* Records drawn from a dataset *
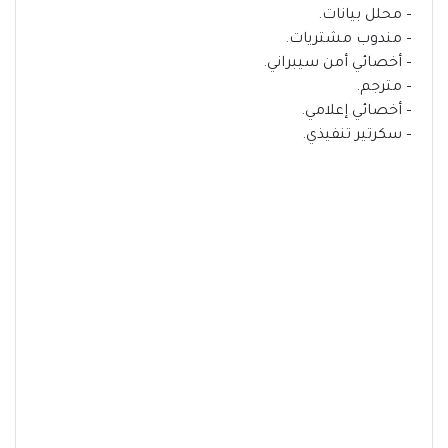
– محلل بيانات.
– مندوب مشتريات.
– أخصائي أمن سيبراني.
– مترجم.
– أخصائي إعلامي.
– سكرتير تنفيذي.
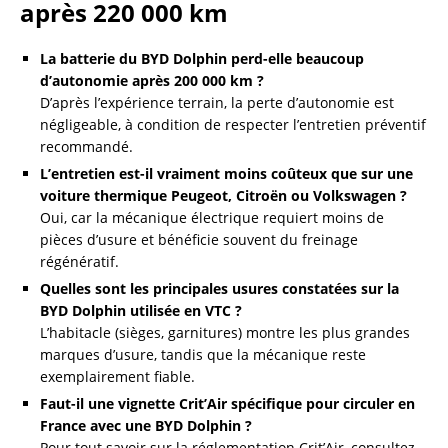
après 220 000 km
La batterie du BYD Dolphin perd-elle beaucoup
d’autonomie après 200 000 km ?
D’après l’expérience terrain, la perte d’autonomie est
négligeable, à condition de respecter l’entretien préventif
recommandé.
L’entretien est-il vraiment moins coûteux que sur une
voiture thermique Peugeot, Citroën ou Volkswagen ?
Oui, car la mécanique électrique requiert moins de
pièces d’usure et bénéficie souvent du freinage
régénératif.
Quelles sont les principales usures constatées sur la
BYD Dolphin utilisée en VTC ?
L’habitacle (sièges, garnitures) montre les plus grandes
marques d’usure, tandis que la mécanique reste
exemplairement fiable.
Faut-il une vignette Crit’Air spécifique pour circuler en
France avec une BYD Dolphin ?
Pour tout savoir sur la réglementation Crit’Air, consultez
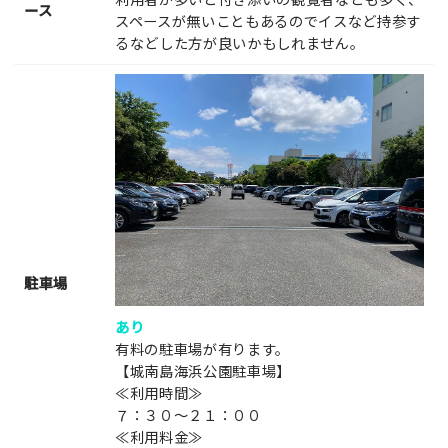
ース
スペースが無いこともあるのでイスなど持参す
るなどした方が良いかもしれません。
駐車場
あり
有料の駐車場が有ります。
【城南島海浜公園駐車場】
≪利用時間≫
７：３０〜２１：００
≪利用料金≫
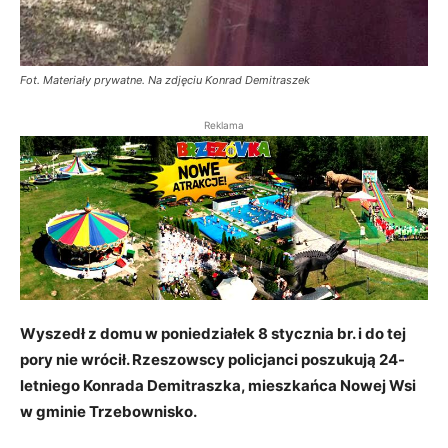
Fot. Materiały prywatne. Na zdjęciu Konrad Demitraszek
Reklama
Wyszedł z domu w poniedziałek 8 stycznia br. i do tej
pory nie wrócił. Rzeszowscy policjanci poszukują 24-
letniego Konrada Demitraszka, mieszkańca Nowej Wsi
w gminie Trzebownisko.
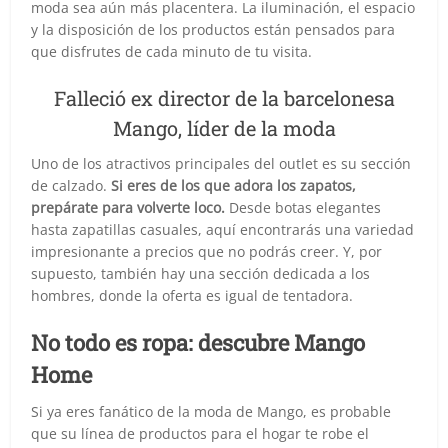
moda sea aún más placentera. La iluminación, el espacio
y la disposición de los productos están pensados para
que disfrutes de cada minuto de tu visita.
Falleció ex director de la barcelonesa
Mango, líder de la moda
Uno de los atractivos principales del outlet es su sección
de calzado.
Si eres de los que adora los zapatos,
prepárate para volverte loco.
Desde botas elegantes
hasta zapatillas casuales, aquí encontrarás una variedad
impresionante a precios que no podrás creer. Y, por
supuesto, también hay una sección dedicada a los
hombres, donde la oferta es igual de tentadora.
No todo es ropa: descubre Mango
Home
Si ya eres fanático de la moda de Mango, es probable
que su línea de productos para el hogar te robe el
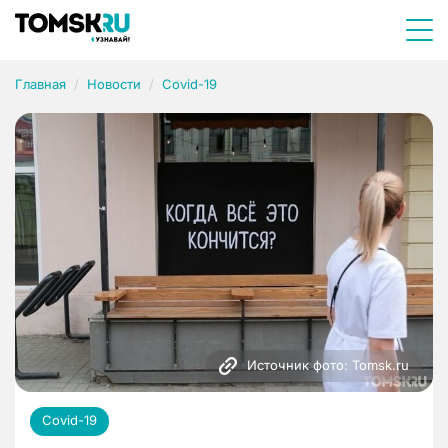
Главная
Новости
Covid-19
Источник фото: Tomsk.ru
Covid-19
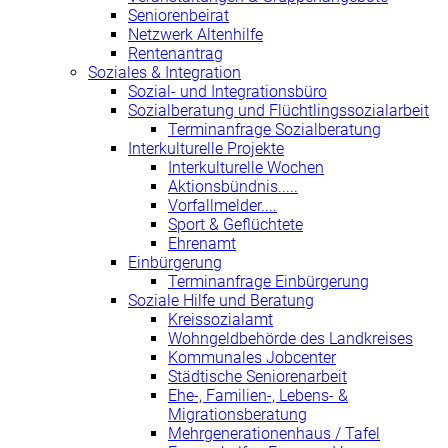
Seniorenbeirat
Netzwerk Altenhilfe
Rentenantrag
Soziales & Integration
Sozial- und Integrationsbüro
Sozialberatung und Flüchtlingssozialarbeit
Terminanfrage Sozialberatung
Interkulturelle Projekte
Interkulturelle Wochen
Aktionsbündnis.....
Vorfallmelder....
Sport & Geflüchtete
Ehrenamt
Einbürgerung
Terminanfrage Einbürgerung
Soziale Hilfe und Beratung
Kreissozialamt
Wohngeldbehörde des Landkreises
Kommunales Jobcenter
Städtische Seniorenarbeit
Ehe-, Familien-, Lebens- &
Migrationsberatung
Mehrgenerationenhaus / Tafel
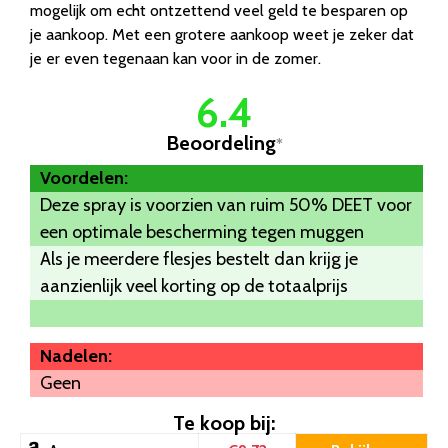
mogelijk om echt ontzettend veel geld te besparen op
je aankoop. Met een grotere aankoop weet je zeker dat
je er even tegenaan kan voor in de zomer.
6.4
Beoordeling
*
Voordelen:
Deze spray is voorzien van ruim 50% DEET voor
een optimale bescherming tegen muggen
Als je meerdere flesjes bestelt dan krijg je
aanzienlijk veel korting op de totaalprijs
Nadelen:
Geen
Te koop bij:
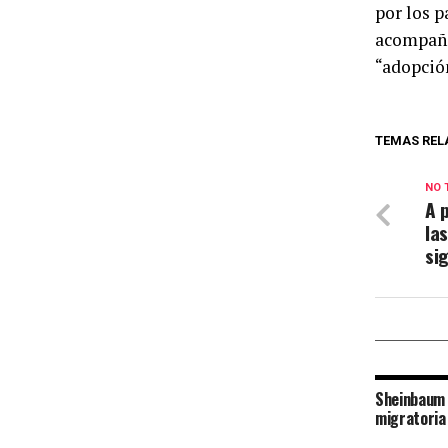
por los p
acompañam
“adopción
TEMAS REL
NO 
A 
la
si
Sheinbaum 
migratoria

...

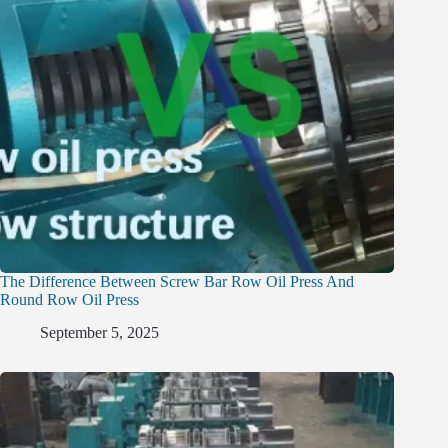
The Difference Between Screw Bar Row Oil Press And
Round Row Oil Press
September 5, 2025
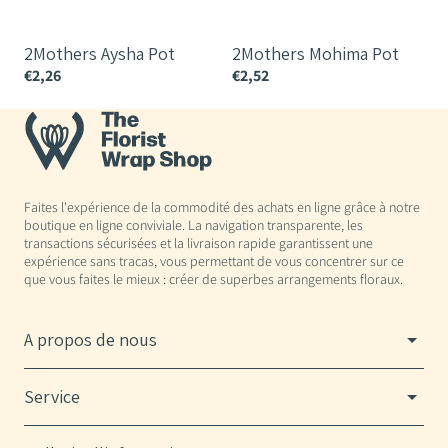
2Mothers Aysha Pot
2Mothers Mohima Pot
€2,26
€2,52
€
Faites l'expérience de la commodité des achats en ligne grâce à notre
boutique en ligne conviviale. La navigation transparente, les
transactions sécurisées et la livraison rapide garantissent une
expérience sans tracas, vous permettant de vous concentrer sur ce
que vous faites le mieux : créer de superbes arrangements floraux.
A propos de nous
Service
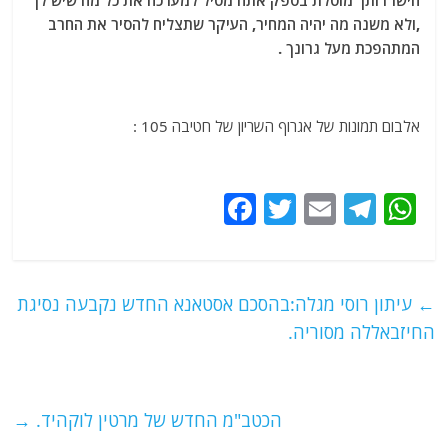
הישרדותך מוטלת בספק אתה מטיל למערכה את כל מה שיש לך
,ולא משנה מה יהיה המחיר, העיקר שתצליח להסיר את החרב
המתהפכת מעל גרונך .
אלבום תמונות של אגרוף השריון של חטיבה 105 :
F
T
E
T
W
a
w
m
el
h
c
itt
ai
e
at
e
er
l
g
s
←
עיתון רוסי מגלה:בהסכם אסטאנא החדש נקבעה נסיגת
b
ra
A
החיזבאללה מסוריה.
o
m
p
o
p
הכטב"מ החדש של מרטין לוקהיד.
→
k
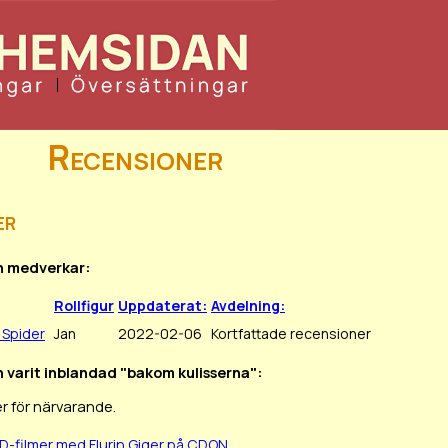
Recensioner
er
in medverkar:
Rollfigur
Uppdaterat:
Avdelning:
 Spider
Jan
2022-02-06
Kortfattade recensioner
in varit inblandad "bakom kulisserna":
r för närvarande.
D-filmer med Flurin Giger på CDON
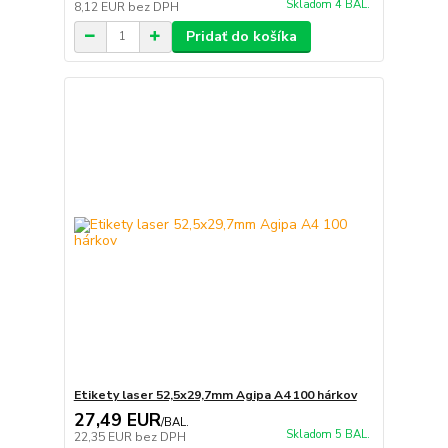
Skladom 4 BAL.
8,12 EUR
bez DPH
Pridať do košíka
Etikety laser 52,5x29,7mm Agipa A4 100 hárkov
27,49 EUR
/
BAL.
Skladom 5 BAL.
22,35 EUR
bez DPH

---

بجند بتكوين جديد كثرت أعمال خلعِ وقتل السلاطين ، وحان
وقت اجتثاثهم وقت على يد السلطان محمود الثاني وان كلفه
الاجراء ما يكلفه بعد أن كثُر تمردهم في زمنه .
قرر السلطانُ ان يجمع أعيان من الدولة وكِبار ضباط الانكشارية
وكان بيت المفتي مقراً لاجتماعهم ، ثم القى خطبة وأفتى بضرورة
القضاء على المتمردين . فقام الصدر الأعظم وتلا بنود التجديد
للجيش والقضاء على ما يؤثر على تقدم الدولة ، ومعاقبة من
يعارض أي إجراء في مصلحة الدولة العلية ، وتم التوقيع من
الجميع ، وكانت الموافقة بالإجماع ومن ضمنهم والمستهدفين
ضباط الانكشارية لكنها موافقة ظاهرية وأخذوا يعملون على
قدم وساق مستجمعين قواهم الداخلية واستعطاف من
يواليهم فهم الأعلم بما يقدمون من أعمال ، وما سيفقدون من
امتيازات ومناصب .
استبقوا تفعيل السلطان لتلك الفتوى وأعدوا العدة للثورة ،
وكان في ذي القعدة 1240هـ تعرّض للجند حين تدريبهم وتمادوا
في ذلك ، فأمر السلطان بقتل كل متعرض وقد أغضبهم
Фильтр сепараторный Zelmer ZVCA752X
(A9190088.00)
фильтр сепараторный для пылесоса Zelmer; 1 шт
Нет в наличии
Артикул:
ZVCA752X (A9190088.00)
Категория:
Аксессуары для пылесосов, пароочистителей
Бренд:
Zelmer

* What the exercise asks *
Reproduce, word for word and in full, only the lines above that start at the line with "je aankoop. Met" and run through the line with "Als je meerdere flesjes bestelt dan krijg je", both ends included.

* Worked solution *
je aankoop. Met een grotere aankoop weet je zeker dat
je er even tegenaan kan voor in de zomer.
6.4
Beoordeling
*
Voordelen:
Deze spray is voorzien van ruim 50% DEET voor
een optimale bescherming tegen muggen
Als je meerdere flesjes bestelt dan krijg je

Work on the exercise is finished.